:: YOUR OBJECTIVE ::
Every line holding the string "uwagę" should be copied from the listing.

+++ EXERCISE MATERIALS +++

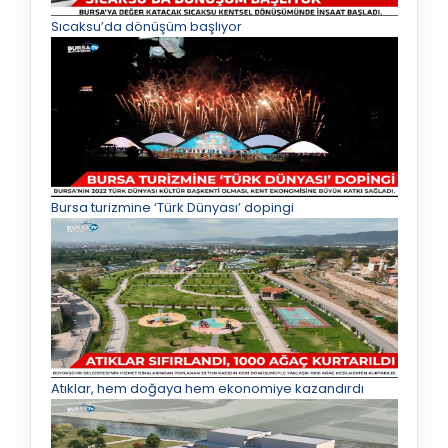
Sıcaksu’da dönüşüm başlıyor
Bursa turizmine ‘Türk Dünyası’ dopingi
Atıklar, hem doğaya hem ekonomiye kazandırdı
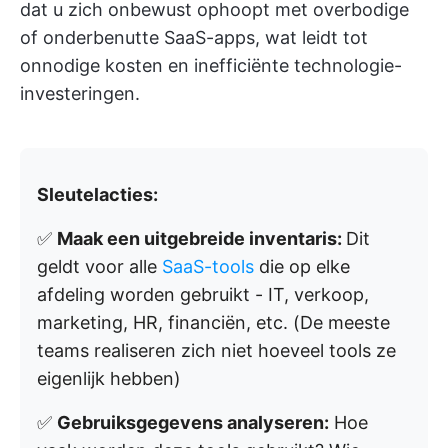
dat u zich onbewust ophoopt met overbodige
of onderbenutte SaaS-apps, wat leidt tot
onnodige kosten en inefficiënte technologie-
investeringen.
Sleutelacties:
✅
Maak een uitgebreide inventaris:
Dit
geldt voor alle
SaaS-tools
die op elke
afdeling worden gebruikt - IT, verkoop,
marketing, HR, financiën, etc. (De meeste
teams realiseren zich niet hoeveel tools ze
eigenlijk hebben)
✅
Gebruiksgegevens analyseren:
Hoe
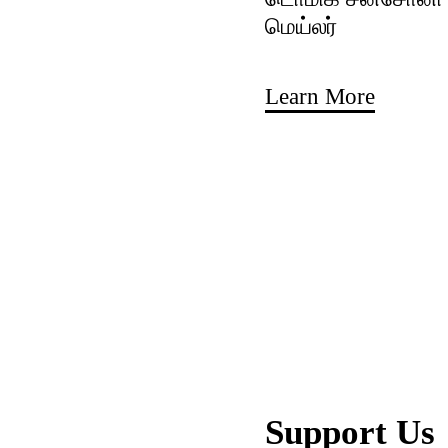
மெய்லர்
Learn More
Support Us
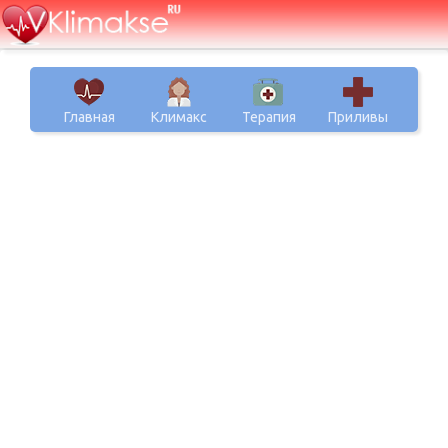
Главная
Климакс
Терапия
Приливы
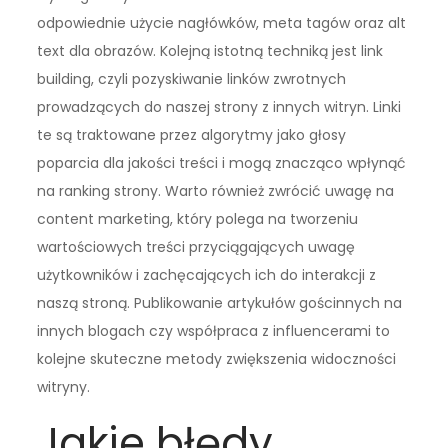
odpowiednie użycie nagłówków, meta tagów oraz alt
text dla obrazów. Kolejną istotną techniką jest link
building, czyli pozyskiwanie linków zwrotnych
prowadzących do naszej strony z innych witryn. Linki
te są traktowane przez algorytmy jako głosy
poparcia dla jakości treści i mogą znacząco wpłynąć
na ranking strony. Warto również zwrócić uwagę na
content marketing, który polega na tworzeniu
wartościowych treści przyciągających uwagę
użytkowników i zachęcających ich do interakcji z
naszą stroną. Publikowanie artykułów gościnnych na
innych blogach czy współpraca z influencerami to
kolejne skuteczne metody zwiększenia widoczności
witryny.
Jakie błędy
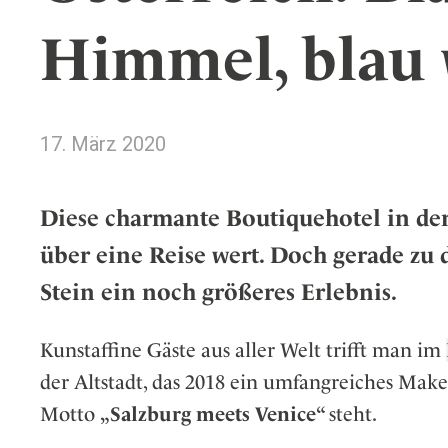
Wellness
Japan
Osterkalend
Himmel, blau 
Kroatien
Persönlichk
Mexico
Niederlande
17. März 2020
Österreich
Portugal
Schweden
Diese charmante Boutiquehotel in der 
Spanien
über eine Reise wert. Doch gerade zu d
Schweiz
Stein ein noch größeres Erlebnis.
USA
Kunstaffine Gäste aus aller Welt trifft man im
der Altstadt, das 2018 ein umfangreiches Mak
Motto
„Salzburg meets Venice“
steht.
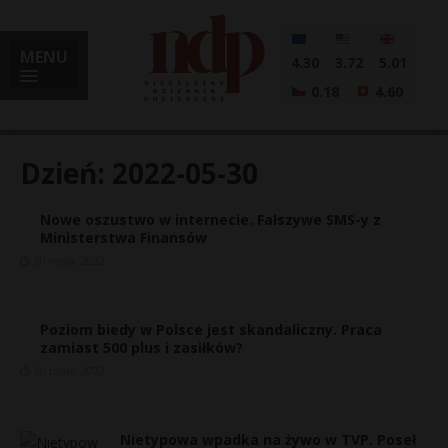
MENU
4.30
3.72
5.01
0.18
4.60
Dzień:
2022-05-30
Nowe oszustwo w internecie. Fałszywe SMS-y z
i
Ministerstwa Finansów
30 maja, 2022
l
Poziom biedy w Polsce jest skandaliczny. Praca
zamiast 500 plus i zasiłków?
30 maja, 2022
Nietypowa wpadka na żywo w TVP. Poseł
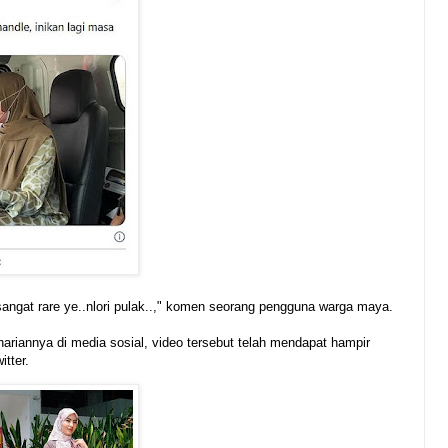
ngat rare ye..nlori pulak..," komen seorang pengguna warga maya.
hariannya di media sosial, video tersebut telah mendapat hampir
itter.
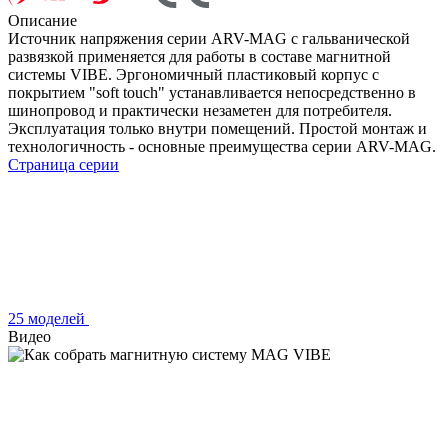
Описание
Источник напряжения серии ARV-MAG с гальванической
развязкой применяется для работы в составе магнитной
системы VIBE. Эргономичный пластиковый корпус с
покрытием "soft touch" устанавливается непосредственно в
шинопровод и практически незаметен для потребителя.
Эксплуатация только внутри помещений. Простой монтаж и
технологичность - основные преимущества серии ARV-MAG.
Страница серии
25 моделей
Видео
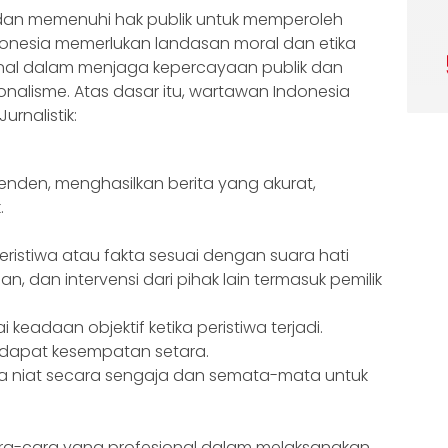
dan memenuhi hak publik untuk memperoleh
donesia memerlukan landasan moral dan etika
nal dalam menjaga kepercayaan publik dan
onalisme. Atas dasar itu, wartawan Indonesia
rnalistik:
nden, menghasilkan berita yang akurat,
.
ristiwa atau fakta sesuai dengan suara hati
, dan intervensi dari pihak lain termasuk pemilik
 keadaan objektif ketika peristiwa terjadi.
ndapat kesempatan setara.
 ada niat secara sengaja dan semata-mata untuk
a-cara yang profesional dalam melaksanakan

+++

:: FINISHED TASK ::
na ranking strony. Warto również zwrócić uwagę na
wartościowych treści przyciągających uwagę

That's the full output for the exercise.